Much of the world lives like this:



This Tanzanian family looks pretty good, actually.  Clean clothes that are in good shape and everyone is wearing shoes.  This appears to be their house, and they have a goat (also looks pretty healthy) which they clearly are very proud of since it is front and center in the photo.  Kids look quite healthy.  By their own local standards, I suspect they are fairly well off and probably grateful for what they have. 

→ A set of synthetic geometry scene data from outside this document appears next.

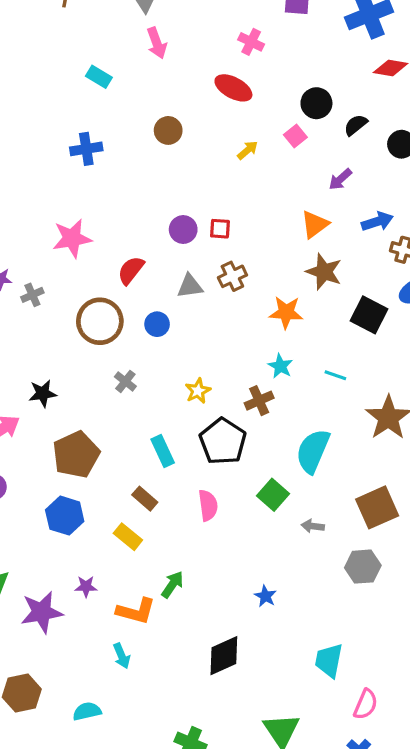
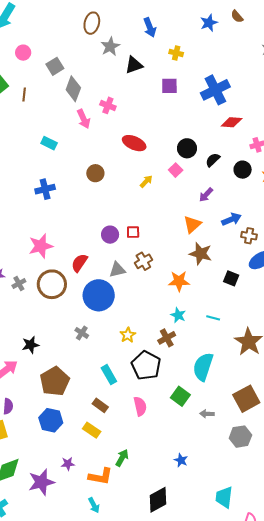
pink cross: (251, 42) -> (108, 105), moved
black square: (369, 315) -> (231, 278), size x0.7
brown circle: (100, 321) -> (52, 284), moved
blue circle: (157, 324) -> (99, 295), size x2.0

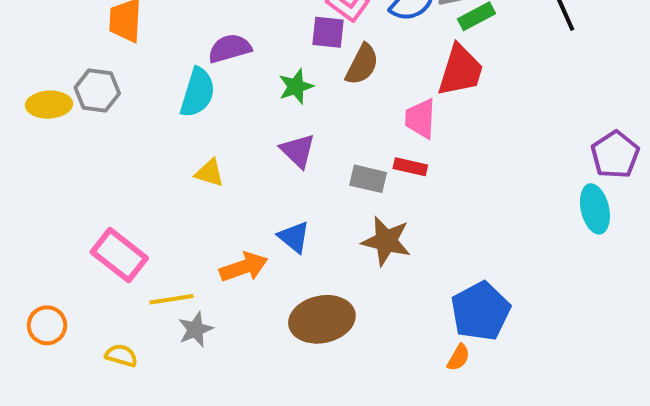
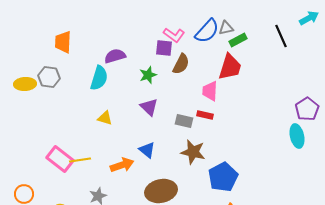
yellow line: (171, 299) -> (80, 160), moved
blue pentagon: (481, 311) -> (223, 177), moved

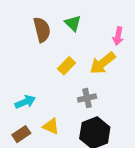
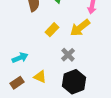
gray cross: (87, 98) -> (68, 55), turned -32

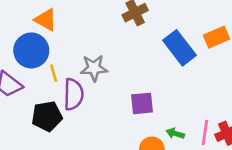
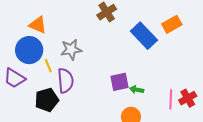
gray star: (94, 68) -> (71, 50), moved
green arrow: (175, 134) -> (137, 90), moved

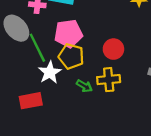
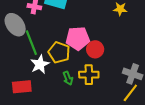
pink pentagon: (68, 34) -> (78, 38), moved
green arrow: (84, 86) -> (68, 78), turned 32

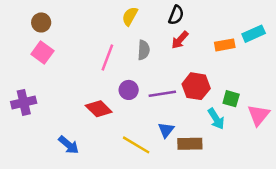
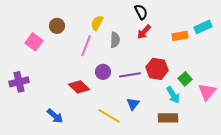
black semicircle: (176, 15) -> (141, 12), turned -49
yellow semicircle: (130, 16) -> (97, 23), moved
brown circle: (41, 22) -> (57, 26), moved
green square: (231, 99) -> (185, 79), turned 32
brown rectangle: (190, 144) -> (168, 118), moved

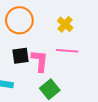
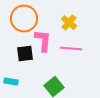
pink L-shape: (40, 61) -> (43, 41), moved

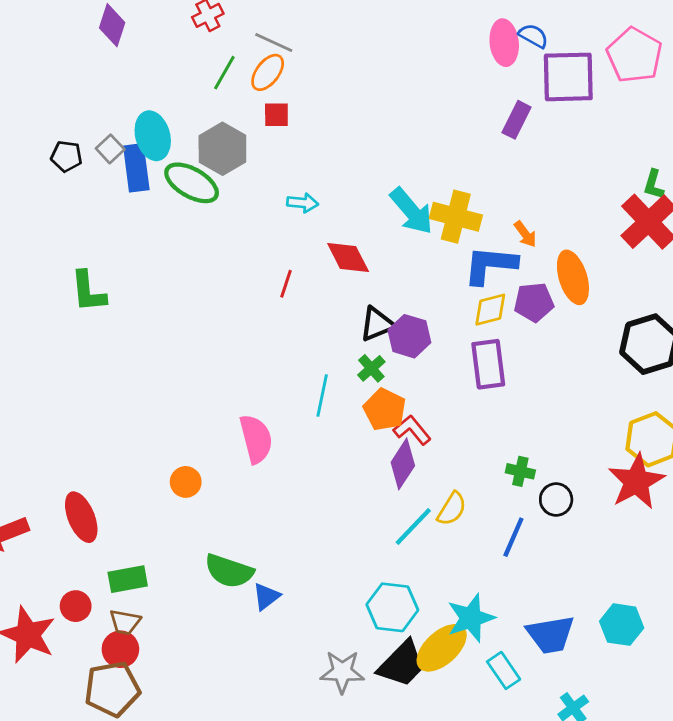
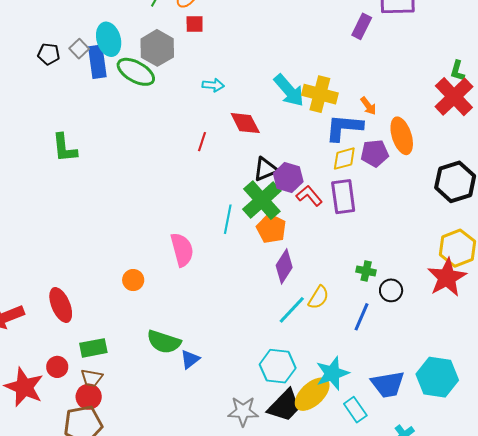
green cross: (371, 368) -> (262, 200), size x2.0
red L-shape: (412, 430) -> (309, 196), moved
cyan hexagon: (622, 625) -> (437, 377), size x1.4

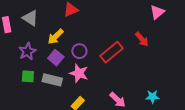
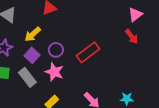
red arrow: (142, 39) -> (132, 37), moved
gray rectangle: (52, 80) -> (27, 77), turned 36

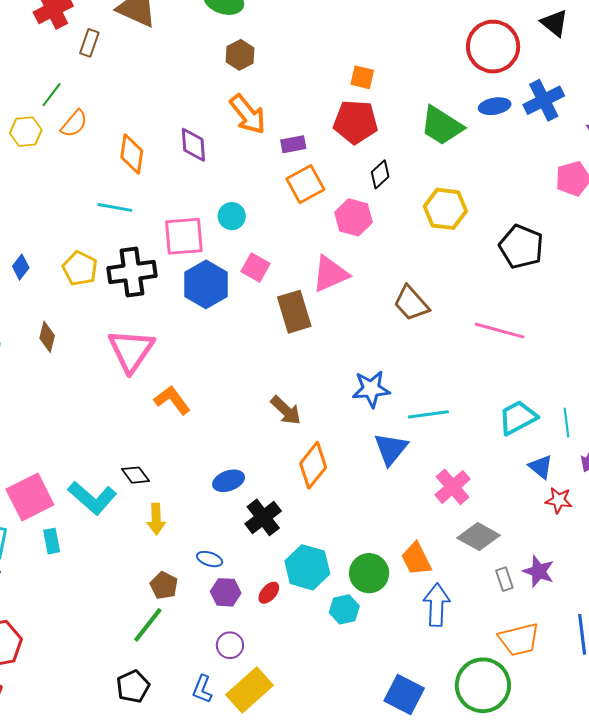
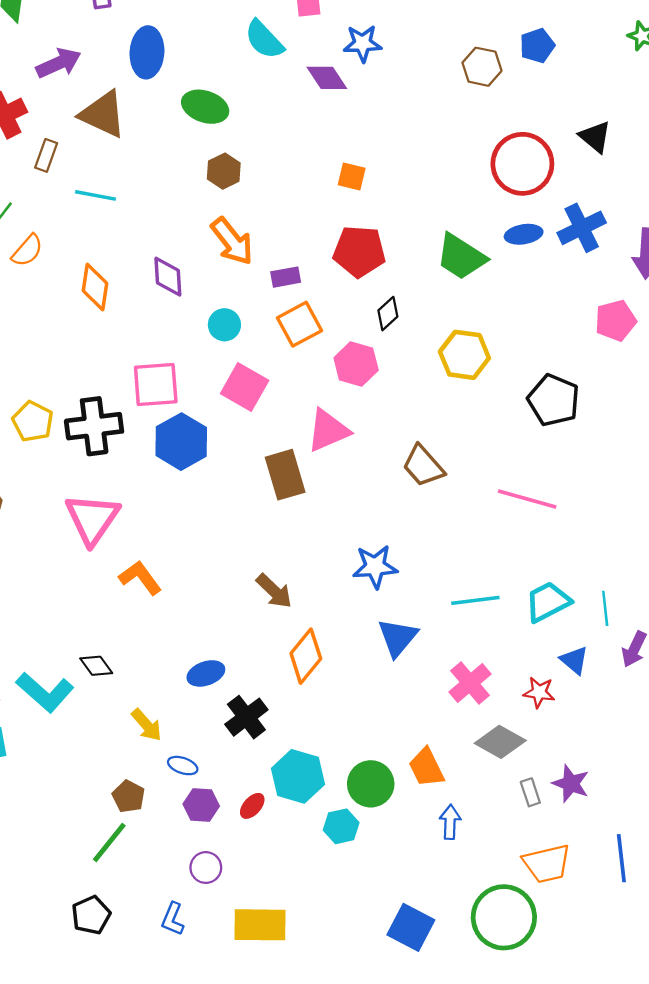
orange square: (362, 77) -> (352, 176), moved
cyan line: (115, 207) -> (95, 195), moved
cyan circle: (232, 216) -> (224, 325), moved
pink square: (255, 267) -> (245, 387), moved, size x1.4
cyan line: (428, 414) -> (475, 600), moved
red star: (559, 500) -> (539, 692), moved
yellow arrow: (156, 519) -> (147, 725), moved, turned -40
blue arrow: (437, 605) -> (450, 822), size x0.7
yellow rectangle: (249, 690) -> (260, 925), moved, turned 42

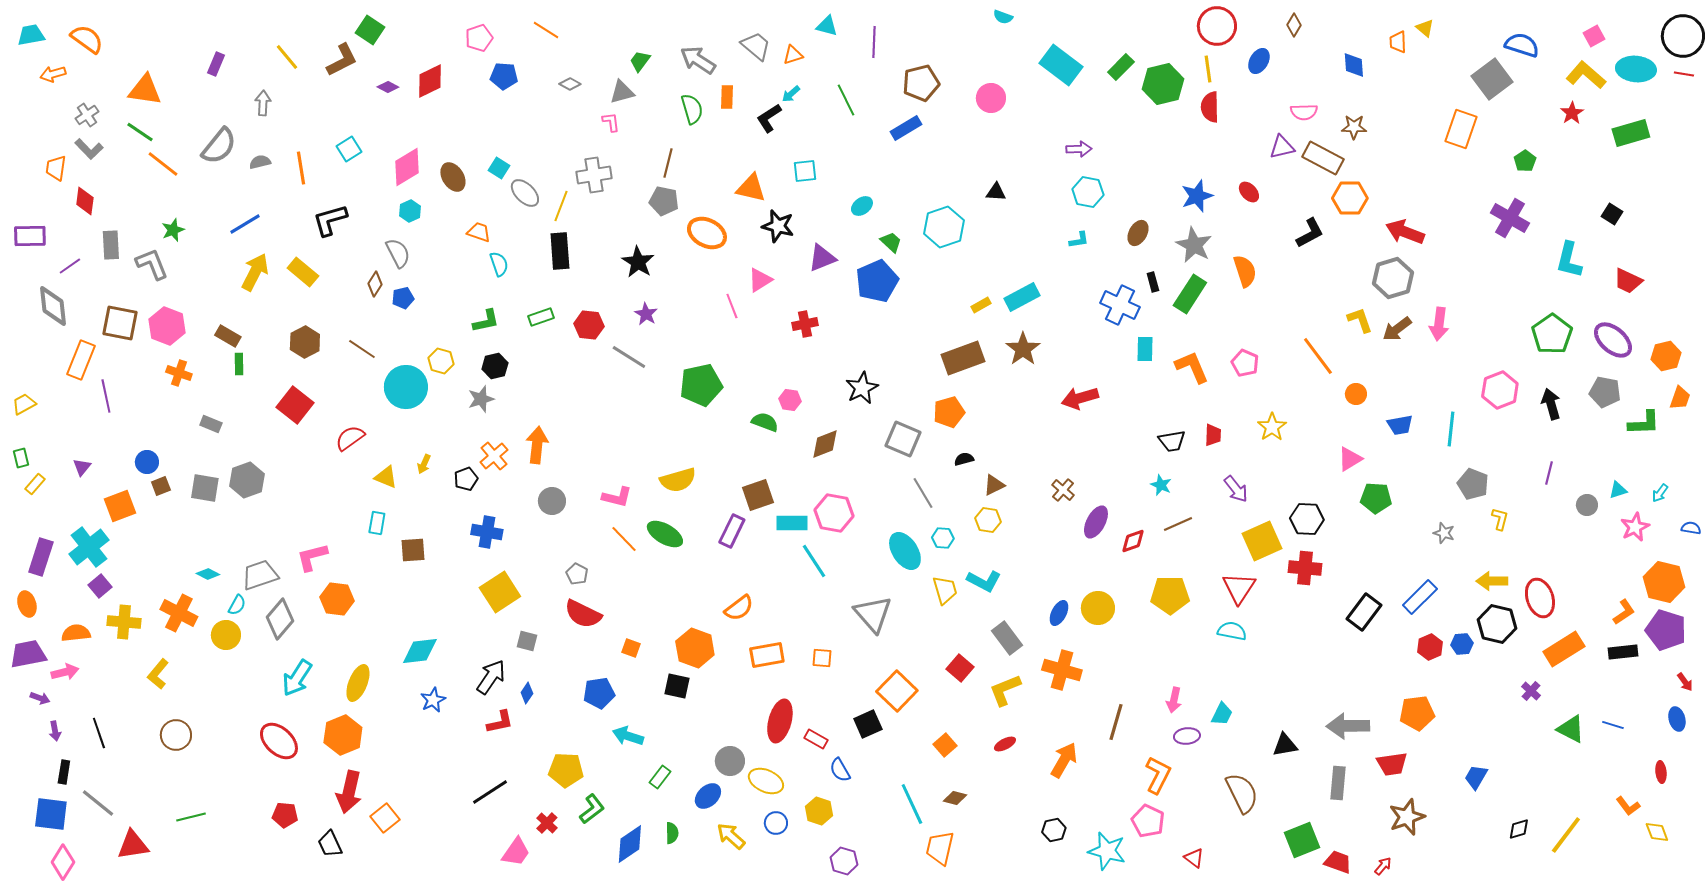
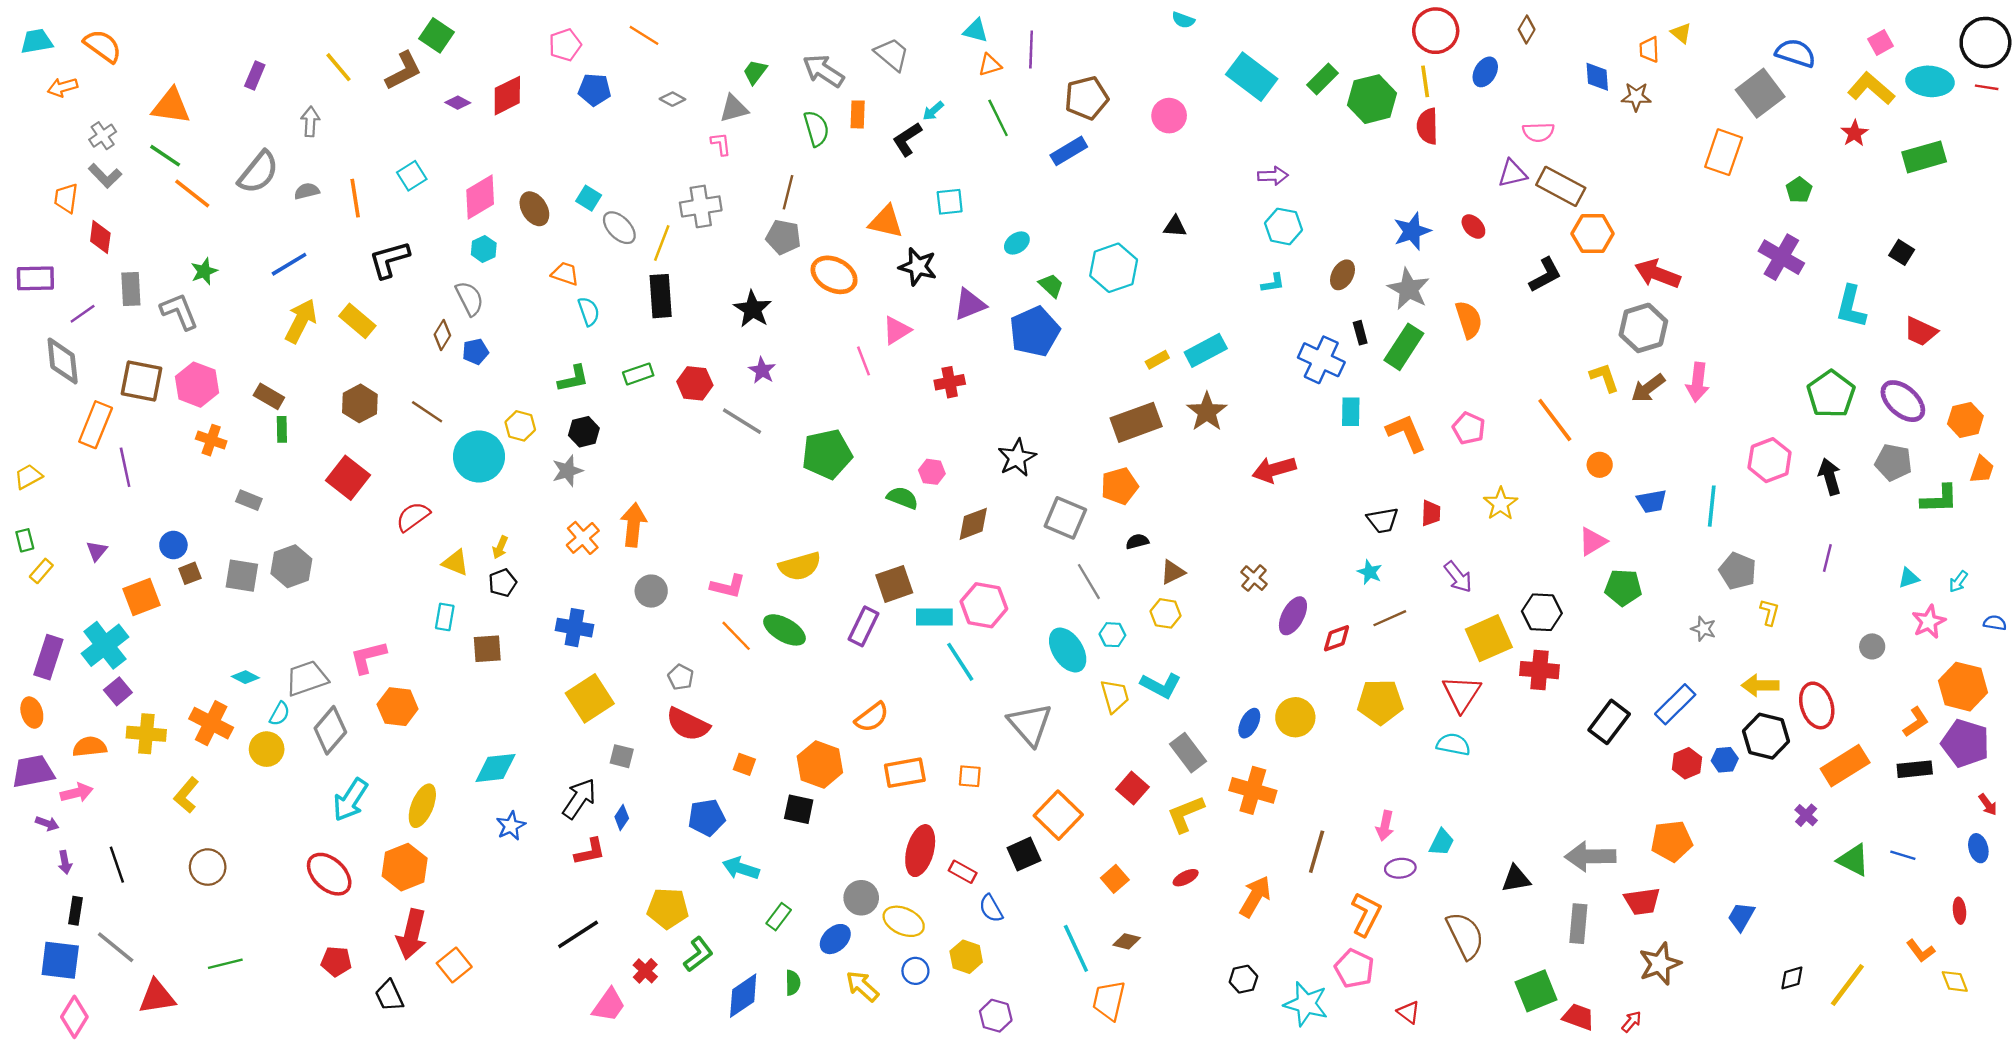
orange triangle: (793, 55) -> (990, 65), moved
brown star: (1354, 127) -> (1636, 97), moved
black pentagon: (466, 479) -> (503, 583), moved
gray circle: (1587, 505) -> (1872, 646), moved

My family lives in a house too.  It's safe, and warm.  We have clean water to drink here in my town, and you know what?  It actually comes straight into my little house, so that we don't have to risk our lives walking to a well somewhere.  There is so much water that comes into my house that I can just turn the faucet on and let it all run down the sink...all day long!  We have jobs here.  Good jobs, that pay really well.  There are a lot of jobs that are inside.  I don't have to make anything or even get dirty doing anything.  I just sort of talk to people all day long, which, of course, is exhausting.  But that's okay, because I get paid a lot of money. (A lot more than Tanzanians get paid, as it turns out, as 60% of them live on $2 a day, another 20% have to make do on $1 a day.  Good grief, my daily latte costs more than that combined!!!)   I can use some of my money to buy food.  Our food is all in big stores.  It's organized, and refrigerated.  I don't have to grow or kill any of it.  I can just go in and buy it and take it home and either cook or just eat it, it is clean, and safe and delicious.  We have so much food, in fact, that we have special storage rooms in our homes, just to keep extra food.  In my town you can tell that people have lots and lots of food, and that they eat as much of it as they can.  All the time.  Sometimes though, we don't even get around to eating all that food, and sometimes we just throw it away in the trash.  A nice man comes to my door and takes my trash away, I don't have to throw it in the yard.  Which is a good thing, because there is so much of it.

In spite of the clean water and all that good food, sometimes we get sick though.  Fortunately we have a hospital in my town.  In fact we have TWO and they are both really big and super nice, and clean.  We have over 1,000 doctors working here, just in my hospital alone.  That is 200 more doctors than there are in the entire country of Tanzania.  No wonder only 64% of that country's population lives over the age of 40 (this is kind of funny, actually, as the mortality rate in my country is on a downward trend....turns out eating all that food can kill you.  If that isn't the definition of "irony" I don't know what is.  I wonder what the Tanzanias would think about THAT.)  Turns out about 40% of the people in Tanzania can't afford to pay for medical services, and that same amount couldn't even get to a doctor (if they did have the cash the doctor required up front to see them) because there is no transportation.  I have to pay cash to see my doctor, too, fifteen dollars!  But if I forget to bring it, that's okay, they'll treat me anyway and just send me a little reminder in the mail. 

So....to the lady in the brand new mini van with the 99% bumper sticker, with the two kids in the back seat watching t.v. as she backed out of Whole Foods this morning with her $350 worth of groceries....it looks like the joke's on you.  The amount of money you spent on that bumper sticker alone could have fed our Tanzanian family for an entire day.  Your 3 bags of groceries?  That could have fed that family for half a year.  Turns out its the Tanzanians that rightfully belong to the 99%, not you.  (Guess where that leaves you?)